La nécessité d’être moderne sous-entendait de nouvelles formes de spiritualité et la mise en œuvre de procédés poétiques nouveaux, mais ne se voulait pas un contrepoids au caractère autochtone des éléments nationaux et encore moins leur négation. Accepter naïvement les idées modernistes de l’Europe de l’Ouest, c’était courir le risque de voir apparaître une imitation épigone, difficilement productive du point de vue de la création. Ce problème n’avait pas échappé aux modernistes eux-mêmes. Quoique Pero Slijepčević eût fait une description pittoresque de la revue et présenté la révolution opérée par le SKG comme « l’ouverture de toutes les fenêtres sur l’Europe », Jovan Skerlić jugea néanmoins nécessaire de préciser que, prenant exemple sur l’Ouest, la revue n’en demeurait pas moins « nationale dans ses directions et travail littéraire ».[10]

Le poète Sima Pandurović, de même, préconisait l’ouverture de la littérature serbe aux courants européens modernes et leur assimilation, mais il ne manquait pas de souligner la nécessité de « nationaliser » les « éléments étrangers et influences » ainsi assimilés.[11] Membre de l’avant-gardisme naissant, Stanislav Vinaver pensait quant à lui que les écrivains serbes, « modernes au sens large où on l’entendait dans le monde et dans la vie », se devaient toutefois de l’être « dans nos conditions »[12], cette forme de modernisme exigeant d’eux la réalisation d’un exploit plus grand et davantage d’esprit de suite qu’à l’Ouest.

À la différence des traditionnalistes, les modernistes serbes ne discutaient pas le besoin de rénover de fond en comble la littérature nationale et de l’« européaniser », mais la recherche du mode qui ne réduirait pas l’authenticité nationale à néant.

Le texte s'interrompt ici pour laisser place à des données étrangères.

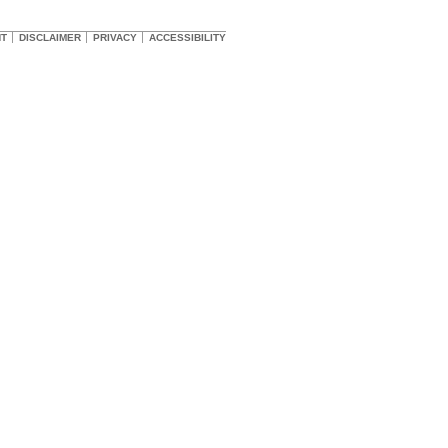
HT
DISCLAIMER
PRIVACY
ACCESSIBILITY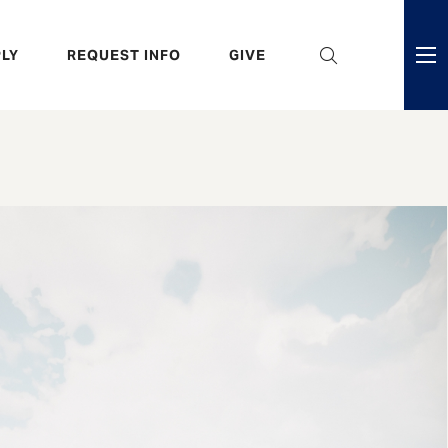
eader
LY
REQUEST INFO
GIVE
ni
enu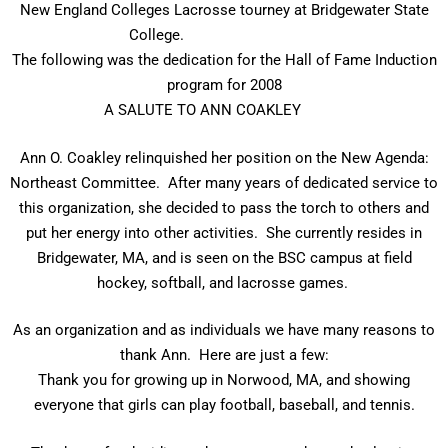
New England Colleges Lacrosse tourney at Bridgewater State
College.
The following was the dedication for the Hall of Fame Induction
program for 2008
A SALUTE TO ANN COAKLEY
Ann O. Coakley relinquished her position on the New Agenda:
Northeast Committee. After many years of dedicated service to
this organization, she decided to pass the torch to others and
put her energy into other activities. She currently resides in
Bridgewater, MA, and is seen on the BSC campus at field
hockey, softball, and lacrosse games.
As an organization and as individuals we have many reasons to
thank Ann. Here are just a few:
Thank you for growing up in Norwood, MA, and showing
everyone that girls can play football, baseball, and tennis.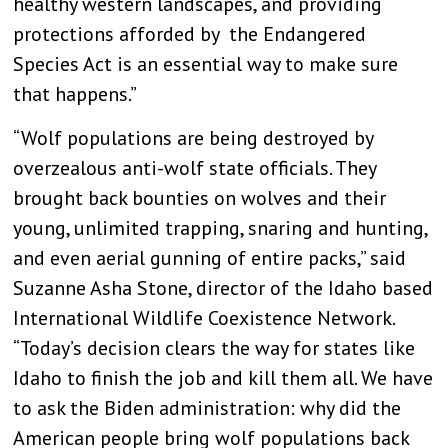
healthy western landscapes, and providing
protections afforded by the Endangered
Species Act is an essential way to make sure
that happens.”
“Wolf populations are being destroyed by
overzealous anti-wolf state officials. They
brought back bounties on wolves and their
young, unlimited trapping, snaring and hunting,
and even aerial gunning of entire packs,” said
Suzanne Asha Stone, director of the Idaho based
International Wildlife Coexistence Network.
“Today’s decision clears the way for states like
Idaho to finish the job and kill them all. We have
to ask the Biden administration: why did the
American people bring wolf populations back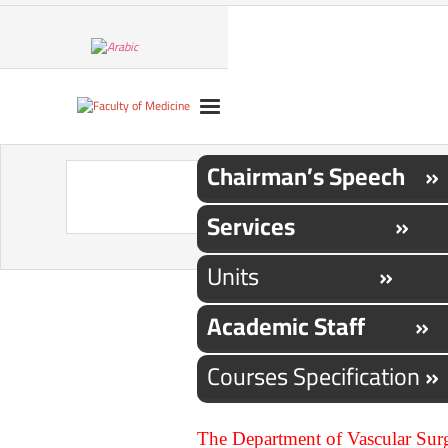
Chairman’s Speech »
Services »
Units
»
Academic Staff »
Courses Specification
»
The Department of Vascular Surge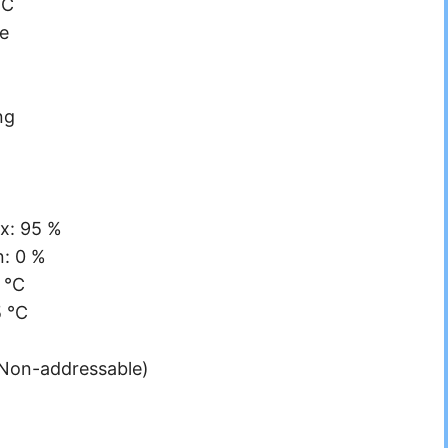
°C
e
ng
x: 95 %
n: 0 %
 °C
5 °C
(Non-addressable)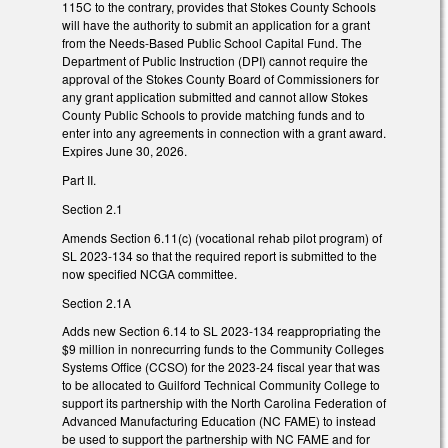
115C to the contrary, provides that Stokes County Schools
will have the authority to submit an application for a grant
from the Needs-Based Public School Capital Fund. The
Department of Public Instruction (DPI) cannot require the
approval of the Stokes County Board of Commissioners for
any grant application submitted and cannot allow Stokes
County Public Schools to provide matching funds and to
enter into any agreements in connection with a grant award.
Expires June 30, 2026.
Part II.
Section 2.1
Amends Section 6.11(c) (vocational rehab pilot program) of
SL 2023-134 so that the required report is submitted to the
now specified NCGA committee.
Section 2.1A
Adds new Section 6.14 to SL 2023-134 reappropriating the
$9 million in nonrecurring funds to the Community Colleges
Systems Office (CCSO) for the 2023-24 fiscal year that was
to be allocated to Guilford Technical Community College to
support its partnership with the North Carolina Federation of
Advanced Manufacturing Education (NC FAME) to instead
be used to support the partnership with NC FAME and for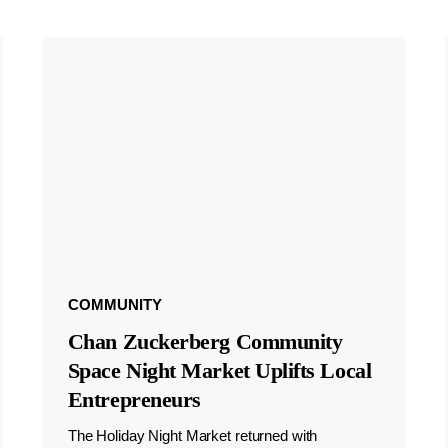
COMMUNITY
Chan Zuckerberg Community
Space Night Market Uplifts Local
Entrepreneurs
The Holiday Night Market returned with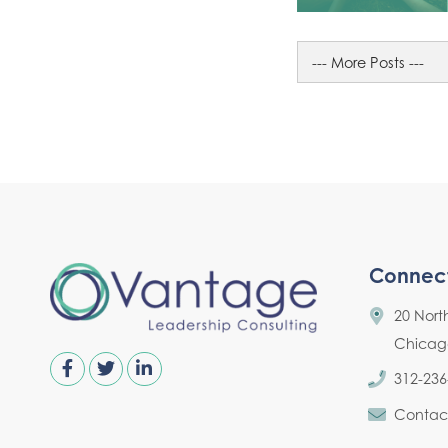
Connec
20 Nort
Chicago,
312-236
Contac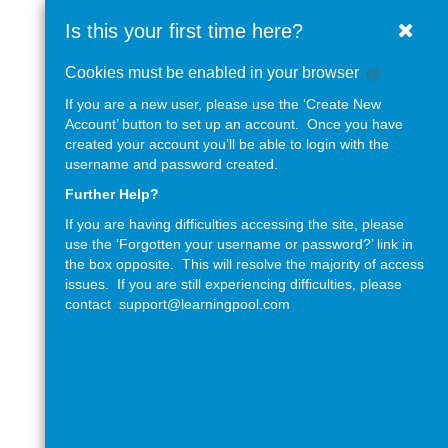
West
Skip
Is this your first time here?
Clos
to
Sussex
main
Help
Cookies must be enabled in your browser
content
County
with
If you are a new user, please use the ‘Create New
Cookie
Council
Account’ button to set up an account. Once you have
Policy
created your account you’ll be able to login with the
username and password created.
Further Help?
If you are having difficulties accessing the site, please
use the ‘Forgotten your username or password?’ link in
the box opposite. This will resolve the majority of access
issues. If you are still experiencing difficulties, please
contact
support@learningpool.com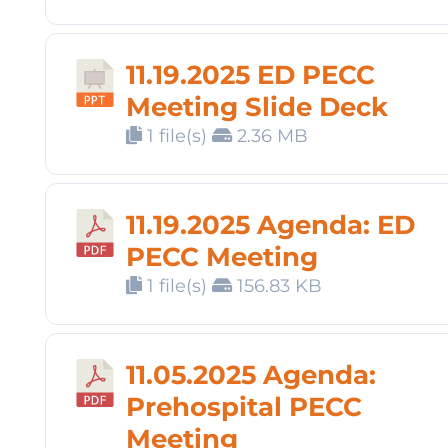
11.19.2025 ED PECC
Meeting Slide Deck
1 file(s)
2.36 MB
11.19.2025 Agenda: ED
PECC Meeting
1 file(s)
156.83 KB
11.05.2025 Agenda:
Prehospital PECC
Meeting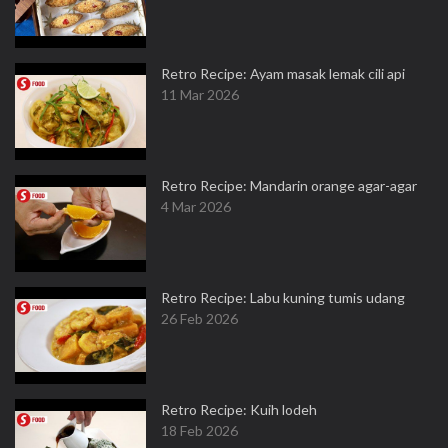
Retro Recipe: Ayam masak lemak cili api
11 Mar 2026
Retro Recipe: Mandarin orange agar-agar
4 Mar 2026
Retro Recipe: Labu kuning tumis udang
26 Feb 2026
Retro Recipe: Kuih lodeh
18 Feb 2026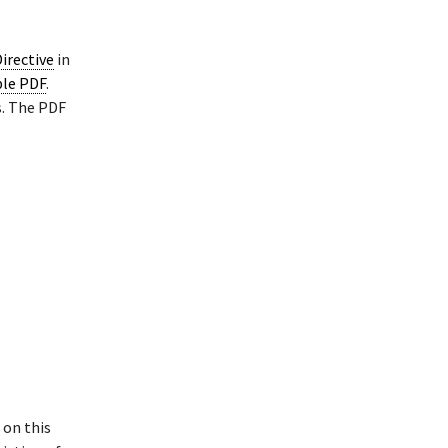
irective
in
ble PDF
.
s. The PDF
 on this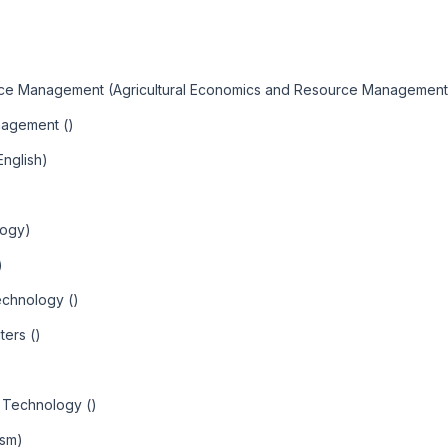
urce Management (Agricultural Economics and Resource Management
nagement ()
English)
logy)
)
echnology ()
ters ()
 Technology ()
ism)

Problématique se trouvait donc être le choix du modèle littéraire dans la mesure où aucun ne s’imposait dans les littératures ouest-européennes de l’époque. Les divers concepts poétiques, tendances stylistiques, orientations spirituelles et intellectuelles s’écoulaient en parallèle et se supplantaient à grande vitesse : symbolisme, Parnasse, impressionnisme, Jügenstil, néoromantisme, sans oublier le réalisme et le naturalisme alors déclinants et en voie d’extinction. À la veille de la Première Guerre mondiale apparurent les manifestations précoces de l’expressionisme et du futurisme. Le choix de l’exemple littéraire et des canons esthétiques parmi ceux existant fut l’élément qui devait brouiller plus encore l’image du modernisme serbe. Il apparut que les modernistes serbes – et ce point fera l’objet d’un développement ultérieur – se déterminaient diversement et optaient pour des modèles littéraires, des concepts esthétiques très souvent antagonistes.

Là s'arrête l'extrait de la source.